Maycomb was an old town, but it was a tired old town when I first knew it. In rainy weather the streets turned to red slop . . . [s]omehow it was hotter then . . . bony mules hitched to Hoover carts flicked flies in the sweltering shade of the live oaks on the square. Men's stiff collars wilted by nine in the morning. Ladies bathed before noon, after their three-o'clock naps, and by nightfall were like soft teacakes with frostings of sweat and sweet talcum. . . . There was no hurry, for there was nowhere to go, nothing to buy and no money to buy it with, nothing to see outside the boundaries of Maycomb County. But it was a time of vague optimism for some of the people: Maycomb County had recently been told that it had nothing to fear but fear itself.


Scout Finch

Point of view:     


          The point of view in a novel is the perspective from which a story is told. It can be in first person, where a character in a book talks of events using I, my, me, mine, etc. or third person. Third person had three types, objective, where the narrator in the story is an outsider who can only report what he or she sees or hears. Third person limited is when the narrator focus’ on one character and lastly, third person omniscient is when the narrator is an all knowing character or outsider that can enter the minds of many characters. In To kill a mockingbird the point of view is in first person.
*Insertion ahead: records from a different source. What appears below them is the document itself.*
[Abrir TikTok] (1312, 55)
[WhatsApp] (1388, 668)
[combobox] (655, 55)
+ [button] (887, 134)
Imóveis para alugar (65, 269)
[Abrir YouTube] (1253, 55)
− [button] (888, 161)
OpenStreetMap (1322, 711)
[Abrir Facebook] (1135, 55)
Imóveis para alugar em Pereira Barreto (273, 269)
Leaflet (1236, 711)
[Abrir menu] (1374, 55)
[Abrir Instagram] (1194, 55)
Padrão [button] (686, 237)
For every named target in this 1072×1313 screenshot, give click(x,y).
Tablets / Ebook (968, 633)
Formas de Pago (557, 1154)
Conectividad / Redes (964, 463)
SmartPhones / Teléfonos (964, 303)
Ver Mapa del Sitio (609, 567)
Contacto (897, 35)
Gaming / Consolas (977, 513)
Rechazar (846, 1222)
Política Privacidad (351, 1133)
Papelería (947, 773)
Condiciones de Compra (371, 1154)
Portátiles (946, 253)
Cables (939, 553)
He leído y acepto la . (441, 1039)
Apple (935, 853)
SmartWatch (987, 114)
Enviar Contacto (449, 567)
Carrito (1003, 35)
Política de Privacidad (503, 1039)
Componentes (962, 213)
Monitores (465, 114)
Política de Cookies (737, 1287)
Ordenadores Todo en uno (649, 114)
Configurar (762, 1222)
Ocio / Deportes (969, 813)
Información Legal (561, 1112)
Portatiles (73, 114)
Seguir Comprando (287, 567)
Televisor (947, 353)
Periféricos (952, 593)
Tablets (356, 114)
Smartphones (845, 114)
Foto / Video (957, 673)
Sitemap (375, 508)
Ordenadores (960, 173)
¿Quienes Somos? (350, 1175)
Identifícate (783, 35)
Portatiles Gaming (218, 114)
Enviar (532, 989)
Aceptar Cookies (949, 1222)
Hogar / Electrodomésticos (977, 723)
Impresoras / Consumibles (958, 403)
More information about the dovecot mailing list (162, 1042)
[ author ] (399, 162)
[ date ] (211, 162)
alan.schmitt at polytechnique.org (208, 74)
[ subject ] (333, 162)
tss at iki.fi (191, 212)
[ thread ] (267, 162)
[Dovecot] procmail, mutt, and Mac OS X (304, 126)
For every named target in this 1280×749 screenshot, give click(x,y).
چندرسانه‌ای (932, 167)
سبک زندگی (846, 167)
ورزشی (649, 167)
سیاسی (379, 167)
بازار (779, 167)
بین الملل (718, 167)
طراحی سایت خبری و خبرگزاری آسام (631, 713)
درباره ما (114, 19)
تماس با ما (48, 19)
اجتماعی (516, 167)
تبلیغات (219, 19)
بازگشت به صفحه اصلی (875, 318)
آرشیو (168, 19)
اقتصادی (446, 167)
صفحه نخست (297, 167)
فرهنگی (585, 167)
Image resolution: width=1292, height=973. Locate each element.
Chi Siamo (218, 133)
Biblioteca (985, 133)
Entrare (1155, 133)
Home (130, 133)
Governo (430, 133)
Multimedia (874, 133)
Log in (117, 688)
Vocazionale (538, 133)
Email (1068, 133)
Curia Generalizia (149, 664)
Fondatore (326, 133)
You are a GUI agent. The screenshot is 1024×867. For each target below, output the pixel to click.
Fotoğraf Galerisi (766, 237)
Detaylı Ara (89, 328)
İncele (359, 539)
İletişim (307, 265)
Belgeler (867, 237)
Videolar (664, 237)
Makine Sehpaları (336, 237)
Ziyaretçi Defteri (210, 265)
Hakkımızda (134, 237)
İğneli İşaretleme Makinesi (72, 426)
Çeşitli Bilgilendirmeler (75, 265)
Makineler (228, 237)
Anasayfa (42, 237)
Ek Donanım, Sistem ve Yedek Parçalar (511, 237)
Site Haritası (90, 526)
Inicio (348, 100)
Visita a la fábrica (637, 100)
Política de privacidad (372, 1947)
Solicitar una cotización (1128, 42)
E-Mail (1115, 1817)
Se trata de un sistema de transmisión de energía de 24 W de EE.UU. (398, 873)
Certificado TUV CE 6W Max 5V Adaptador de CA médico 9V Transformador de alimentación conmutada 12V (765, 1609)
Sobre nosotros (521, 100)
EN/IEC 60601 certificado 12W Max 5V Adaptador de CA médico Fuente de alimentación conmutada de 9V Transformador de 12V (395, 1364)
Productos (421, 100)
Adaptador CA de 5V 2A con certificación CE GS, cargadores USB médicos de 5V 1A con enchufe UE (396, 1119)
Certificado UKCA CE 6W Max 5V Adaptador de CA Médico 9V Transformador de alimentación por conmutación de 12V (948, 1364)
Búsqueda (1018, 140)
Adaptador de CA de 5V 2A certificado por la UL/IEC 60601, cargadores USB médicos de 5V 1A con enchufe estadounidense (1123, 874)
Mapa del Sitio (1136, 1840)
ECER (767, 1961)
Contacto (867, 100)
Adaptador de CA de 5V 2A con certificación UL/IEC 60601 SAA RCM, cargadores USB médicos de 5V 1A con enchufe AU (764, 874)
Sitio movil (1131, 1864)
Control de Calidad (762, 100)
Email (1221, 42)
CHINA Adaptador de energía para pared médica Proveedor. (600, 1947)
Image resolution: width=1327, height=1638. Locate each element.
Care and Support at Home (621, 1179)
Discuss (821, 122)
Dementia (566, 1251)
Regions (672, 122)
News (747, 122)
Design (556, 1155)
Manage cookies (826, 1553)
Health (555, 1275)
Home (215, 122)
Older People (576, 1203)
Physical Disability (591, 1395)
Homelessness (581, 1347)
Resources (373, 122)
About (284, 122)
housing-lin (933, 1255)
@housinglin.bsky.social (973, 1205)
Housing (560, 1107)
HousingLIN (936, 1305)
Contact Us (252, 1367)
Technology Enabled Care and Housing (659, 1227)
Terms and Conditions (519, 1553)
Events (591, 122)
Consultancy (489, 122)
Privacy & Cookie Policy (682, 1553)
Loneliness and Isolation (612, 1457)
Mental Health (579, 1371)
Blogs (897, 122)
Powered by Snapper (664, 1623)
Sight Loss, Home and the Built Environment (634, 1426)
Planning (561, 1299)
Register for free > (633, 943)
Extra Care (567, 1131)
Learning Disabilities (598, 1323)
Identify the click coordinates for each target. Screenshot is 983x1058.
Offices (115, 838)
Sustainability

          To kill a mockingbird is told in the perspective of the older Scout Finch, recollecting her childhood memories, as Scout speaks in the past tense. By paying close attention one can realize that Scout’s point of view is present from the beginning of the novel. For example Scout states in chapter one with, ‘When he was nearly thirteen, my brother Jem got his arm badly broken at the elbow.’ Then starts the second paragraph with, ‘When enough years had gone by to enable us to look back on them…’ Scout eventually makes her way to her earlier childhood when she was almost six and Jem was almost ten. As Scout does this she is talking with a child’s voice, and sees things through a child’s eyes.

          Even though Scout speaks with a child’s voice, when she refers to her childhood, like on page 102, paragraph five, her diction changes from that of a child’s to a women’s. Scout uses terms like ‘as had I’ rather that words like ‘nome’ which is short for no ma’am.

If Scout’s mature point of view is not noticed at the start of the book (I only realized at the ending of chapter nine when Scout says I never figured out how Atticus knew I was listening, and it was not until many years later that I realized he wanted me to hear every word he said.’) You can look for references like, ‘In my later years’ (Page 102, paragraph five.)

Harper Lee’s style of point of view in To kill a mockingbird is very effectice because it allows the reader to look into Scout’s childhood with occasional explanations by the older Scout commenting on the events. Also if the point of view was from Scout as a child there would be too many events going on that would be hard for a child to understand and explain.


Possible questions for discussion:


  • How would your take on To kill a mockingbird differ if Jem told the story? Or if it was still in Scouts point of view but third person objective?
  • Did you notice this style of point of view? If so, how?
  • On page 30 Atticus told Scout you can’t really understand a person, “-until you climb into his skin and walk around in it.” Has that changed how Scout perceives things? If so, how?
  • Discuss the beginning of chapter 7 in correlation to this quote.
  • Re-read the first page of chapter 30 if you had already. What do you think Scout was feeling/thinking when she said, ‘Just standing on the Radley porch was enough.